### [What is expected]
The stretch wanted below opens at the line containing "napište (87, 1657)" and closes at the line containing "Swissdent (16, 2302)". Please return it exactly, with no other lines.

[Dataset entries]

• • • •

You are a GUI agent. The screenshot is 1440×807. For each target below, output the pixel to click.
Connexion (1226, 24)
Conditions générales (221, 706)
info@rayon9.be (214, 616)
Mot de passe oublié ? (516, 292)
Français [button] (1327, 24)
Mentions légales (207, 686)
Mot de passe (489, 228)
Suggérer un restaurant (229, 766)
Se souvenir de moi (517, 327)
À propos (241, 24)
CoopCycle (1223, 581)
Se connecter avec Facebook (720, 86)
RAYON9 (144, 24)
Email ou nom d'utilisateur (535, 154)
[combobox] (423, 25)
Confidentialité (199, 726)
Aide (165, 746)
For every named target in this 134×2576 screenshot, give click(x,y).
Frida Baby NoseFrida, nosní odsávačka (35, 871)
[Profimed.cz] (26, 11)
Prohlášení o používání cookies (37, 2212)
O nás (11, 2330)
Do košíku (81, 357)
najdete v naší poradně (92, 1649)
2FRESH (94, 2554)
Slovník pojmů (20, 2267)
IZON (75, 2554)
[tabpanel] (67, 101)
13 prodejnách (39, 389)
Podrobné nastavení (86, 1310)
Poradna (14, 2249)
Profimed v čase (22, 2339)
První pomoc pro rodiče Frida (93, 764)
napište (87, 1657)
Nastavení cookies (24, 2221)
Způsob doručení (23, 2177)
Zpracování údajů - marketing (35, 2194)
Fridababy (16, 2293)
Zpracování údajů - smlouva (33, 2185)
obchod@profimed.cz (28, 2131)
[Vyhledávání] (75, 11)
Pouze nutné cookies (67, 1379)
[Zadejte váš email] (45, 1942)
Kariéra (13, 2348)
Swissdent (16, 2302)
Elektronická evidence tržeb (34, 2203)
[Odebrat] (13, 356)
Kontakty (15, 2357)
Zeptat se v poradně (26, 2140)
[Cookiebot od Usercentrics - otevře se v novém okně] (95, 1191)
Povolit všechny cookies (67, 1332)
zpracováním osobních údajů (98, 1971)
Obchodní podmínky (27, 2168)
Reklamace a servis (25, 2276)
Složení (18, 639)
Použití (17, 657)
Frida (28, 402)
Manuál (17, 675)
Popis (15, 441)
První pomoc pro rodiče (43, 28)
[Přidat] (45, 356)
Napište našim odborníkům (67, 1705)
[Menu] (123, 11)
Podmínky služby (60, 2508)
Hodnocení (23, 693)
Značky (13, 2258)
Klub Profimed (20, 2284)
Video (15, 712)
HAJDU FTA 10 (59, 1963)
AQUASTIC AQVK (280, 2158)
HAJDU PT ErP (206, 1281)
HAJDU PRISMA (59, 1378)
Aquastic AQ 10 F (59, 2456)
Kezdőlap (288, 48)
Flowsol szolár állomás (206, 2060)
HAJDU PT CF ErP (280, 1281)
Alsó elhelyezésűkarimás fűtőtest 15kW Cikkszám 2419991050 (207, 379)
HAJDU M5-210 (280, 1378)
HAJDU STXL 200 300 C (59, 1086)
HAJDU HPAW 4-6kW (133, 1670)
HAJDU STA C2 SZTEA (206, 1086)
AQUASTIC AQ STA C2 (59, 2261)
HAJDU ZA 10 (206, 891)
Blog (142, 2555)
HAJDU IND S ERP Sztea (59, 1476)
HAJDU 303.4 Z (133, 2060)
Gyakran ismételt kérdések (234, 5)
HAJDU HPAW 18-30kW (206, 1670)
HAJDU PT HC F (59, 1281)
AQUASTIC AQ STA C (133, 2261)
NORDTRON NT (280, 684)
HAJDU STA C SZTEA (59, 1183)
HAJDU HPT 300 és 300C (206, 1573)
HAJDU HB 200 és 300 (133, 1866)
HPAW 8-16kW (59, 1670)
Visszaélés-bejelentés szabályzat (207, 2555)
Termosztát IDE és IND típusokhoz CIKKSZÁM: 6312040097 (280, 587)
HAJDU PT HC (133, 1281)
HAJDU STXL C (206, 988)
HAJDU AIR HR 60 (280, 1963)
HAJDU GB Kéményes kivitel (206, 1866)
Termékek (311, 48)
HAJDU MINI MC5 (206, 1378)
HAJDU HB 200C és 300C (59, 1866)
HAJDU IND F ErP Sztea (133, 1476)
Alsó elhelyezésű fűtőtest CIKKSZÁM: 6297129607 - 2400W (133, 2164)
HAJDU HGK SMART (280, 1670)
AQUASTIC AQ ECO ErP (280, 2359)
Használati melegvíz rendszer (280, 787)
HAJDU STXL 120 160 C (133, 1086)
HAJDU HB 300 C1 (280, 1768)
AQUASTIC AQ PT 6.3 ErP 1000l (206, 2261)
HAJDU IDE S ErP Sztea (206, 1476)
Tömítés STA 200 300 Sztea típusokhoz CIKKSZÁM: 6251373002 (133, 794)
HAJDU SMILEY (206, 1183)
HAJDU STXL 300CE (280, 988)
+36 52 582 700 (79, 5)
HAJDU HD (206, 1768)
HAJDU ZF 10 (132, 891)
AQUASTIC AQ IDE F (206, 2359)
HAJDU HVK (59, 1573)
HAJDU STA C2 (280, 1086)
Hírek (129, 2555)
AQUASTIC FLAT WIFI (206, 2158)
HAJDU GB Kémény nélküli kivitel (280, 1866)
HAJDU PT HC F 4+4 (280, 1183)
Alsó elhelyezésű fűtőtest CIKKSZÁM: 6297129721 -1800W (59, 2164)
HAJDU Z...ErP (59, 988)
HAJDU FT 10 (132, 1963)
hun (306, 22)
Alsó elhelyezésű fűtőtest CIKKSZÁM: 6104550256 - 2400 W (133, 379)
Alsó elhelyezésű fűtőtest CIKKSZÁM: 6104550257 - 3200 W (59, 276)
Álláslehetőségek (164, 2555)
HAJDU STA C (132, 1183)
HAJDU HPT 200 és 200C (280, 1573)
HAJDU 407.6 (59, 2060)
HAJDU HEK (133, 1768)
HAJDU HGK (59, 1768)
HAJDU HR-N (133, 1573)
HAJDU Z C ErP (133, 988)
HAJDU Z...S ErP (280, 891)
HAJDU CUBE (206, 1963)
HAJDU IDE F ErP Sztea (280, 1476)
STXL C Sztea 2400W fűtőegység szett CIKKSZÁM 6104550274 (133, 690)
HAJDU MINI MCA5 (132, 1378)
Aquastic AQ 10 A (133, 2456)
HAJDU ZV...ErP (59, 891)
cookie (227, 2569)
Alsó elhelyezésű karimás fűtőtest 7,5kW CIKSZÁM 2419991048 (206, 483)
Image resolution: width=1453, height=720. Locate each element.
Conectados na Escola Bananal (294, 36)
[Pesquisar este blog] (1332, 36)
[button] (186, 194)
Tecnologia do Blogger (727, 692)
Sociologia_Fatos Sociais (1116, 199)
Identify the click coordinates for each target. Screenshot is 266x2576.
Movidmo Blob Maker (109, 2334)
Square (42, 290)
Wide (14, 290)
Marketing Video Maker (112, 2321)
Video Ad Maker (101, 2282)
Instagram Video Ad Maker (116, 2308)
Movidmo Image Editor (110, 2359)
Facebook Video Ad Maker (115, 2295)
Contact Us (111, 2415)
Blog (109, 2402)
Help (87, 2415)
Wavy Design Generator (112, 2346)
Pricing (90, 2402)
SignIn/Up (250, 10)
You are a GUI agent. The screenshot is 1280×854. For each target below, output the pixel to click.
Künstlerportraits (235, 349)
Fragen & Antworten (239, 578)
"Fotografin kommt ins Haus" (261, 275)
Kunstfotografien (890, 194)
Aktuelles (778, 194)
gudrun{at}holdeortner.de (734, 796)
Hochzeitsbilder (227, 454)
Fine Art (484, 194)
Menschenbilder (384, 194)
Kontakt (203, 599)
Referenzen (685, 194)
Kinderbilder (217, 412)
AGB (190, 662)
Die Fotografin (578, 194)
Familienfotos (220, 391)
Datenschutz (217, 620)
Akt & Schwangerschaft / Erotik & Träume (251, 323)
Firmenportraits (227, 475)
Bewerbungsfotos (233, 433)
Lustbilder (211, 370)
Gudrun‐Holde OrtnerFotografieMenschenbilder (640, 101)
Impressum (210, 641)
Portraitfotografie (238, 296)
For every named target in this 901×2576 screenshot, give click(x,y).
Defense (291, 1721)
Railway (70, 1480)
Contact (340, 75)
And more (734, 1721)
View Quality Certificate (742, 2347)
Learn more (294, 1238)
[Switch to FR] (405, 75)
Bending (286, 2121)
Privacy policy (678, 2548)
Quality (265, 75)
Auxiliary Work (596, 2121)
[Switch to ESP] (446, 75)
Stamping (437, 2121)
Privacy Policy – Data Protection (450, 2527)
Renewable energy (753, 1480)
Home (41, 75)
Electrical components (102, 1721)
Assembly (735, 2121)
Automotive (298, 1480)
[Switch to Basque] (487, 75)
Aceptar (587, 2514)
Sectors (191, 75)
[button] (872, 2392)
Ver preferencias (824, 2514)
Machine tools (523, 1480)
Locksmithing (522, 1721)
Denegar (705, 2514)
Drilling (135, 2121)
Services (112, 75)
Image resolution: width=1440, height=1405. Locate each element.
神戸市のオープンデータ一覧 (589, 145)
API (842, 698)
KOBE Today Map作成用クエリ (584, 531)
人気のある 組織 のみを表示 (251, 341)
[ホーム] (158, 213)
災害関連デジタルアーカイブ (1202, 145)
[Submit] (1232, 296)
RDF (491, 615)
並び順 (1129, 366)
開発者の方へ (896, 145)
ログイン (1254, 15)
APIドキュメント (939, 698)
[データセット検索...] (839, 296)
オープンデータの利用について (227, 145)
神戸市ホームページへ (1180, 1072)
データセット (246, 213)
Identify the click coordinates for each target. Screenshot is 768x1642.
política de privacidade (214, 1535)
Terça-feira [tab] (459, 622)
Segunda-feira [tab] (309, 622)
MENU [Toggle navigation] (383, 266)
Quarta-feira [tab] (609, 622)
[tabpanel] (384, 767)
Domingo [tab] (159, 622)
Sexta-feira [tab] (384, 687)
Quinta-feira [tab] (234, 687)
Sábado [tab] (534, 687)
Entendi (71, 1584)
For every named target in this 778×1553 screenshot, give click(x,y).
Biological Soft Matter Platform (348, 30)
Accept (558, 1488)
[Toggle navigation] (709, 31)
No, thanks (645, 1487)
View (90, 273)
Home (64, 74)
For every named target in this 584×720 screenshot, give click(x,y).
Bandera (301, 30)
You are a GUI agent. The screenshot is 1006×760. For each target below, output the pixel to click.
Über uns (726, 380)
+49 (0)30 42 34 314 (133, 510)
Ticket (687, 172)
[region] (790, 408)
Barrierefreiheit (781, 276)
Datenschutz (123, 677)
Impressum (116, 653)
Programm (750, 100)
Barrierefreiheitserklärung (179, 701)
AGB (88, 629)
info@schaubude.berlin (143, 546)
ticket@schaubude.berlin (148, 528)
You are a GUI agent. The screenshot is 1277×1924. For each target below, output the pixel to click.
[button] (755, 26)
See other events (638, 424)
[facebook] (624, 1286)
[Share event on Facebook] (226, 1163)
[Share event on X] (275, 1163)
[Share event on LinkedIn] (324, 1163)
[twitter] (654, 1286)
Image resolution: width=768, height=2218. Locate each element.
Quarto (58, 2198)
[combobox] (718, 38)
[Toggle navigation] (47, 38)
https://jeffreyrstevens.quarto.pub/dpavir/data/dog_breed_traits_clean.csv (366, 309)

• • • •

### [Result for this exercise]
napište (87, 1657)
Nastavení cookies (24, 2221)
Způsob doručení (23, 2177)
Zpracování údajů - marketing (35, 2194)
Fridababy (16, 2293)
Zpracování údajů - smlouva (33, 2185)
obchod@profimed.cz (28, 2131)
[Vyhledávání] (75, 11)
Pouze nutné cookies (67, 1379)
[Zadejte váš email] (45, 1942)
Kariéra (13, 2348)
Swissdent (16, 2302)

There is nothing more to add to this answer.